The researchers modified only the final attention layer to predict the 3SUM task given fewer filler tokens, freezing the model weights to confirm that filler tokens were being used for hidden computation related to the final 3SUM prediction.
What did the Results show?
The dots-based models outperformed the natural language reasoning models with complete sentences. The researchers found that the models were, in fact, utilizing the dots for task-related computations.
The more dots accessible, the more accurate the answer was; this suggests that the model’s “thinking capacity” may be increased with more dots.
They believe the dots serve as placeholders, allowing the model to input different values and determine whether they satisfy the requirements of the task. This helps the model to respond to extremely complicated queries that it was unable to handle all at once.
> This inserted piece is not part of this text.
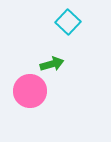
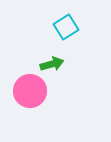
cyan square: moved 2 px left, 5 px down; rotated 15 degrees clockwise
Length Scaling demonstrates that on sufficiently complex inputs, transformers consistently benefit from filler.
It is possible to learn 3SUM with or without filler tokens. But when the researchers increase the input length to 12, they discover wider performance gaps: The accuracy of the no-filler models is 66%, close to random, whereas the accuracy of the filler token models stays 100%.
A transformer trained without filler performs well above random in the 2SUM scenario, but substantially worse than the same model when filled. Model accuracy in the first epoch is 75%.
It is clear from the no-filler condition’s marginal improvement over this 75% baseline that the no-filler model is unable to acquire meaningful algorithmic structure beyond label statistics.
New AI Safety Issue?
According to study co-author Jacob Pfau, this finding raises important issues about AI security. How do we make sure AI systems stay trustworthy and secure when they “think” in ways that are more and more covert?
Moreover, the dot approach isn’t ideal for explanations that require a precise step sequence, and it’s unclear exactly what the AI calculates with the dots, which makes dot system training challenging.
There’s also a positive side to this. Despite the difficult approach, the researchers believe that in the future it may be helpful to train AI systems to handle filler tokens from the beginning. If the issues that LLMs must resolve are extremely complicated and require more than one step to handle, it might be beneficial.
The training set must also contain a sufficient number of instances where the issue is divided into manageable chunks that may be handled concurrently. Should these conditions be satisfied, the dot approach might also function with conventional AI systems, assisting them in providing complex answers without making clear their answers.
Conclusion
This study demonstrates that transformers perform better when given filler tokens rather than chain-of-thought tokens for several parallelizable problems.
This performance difference shows that intermediate tokens between input and answer, with sufficient training data, may be employed just for their computational ability rather than for the faithful, human-like serial reasoning that such human-generated text conveys.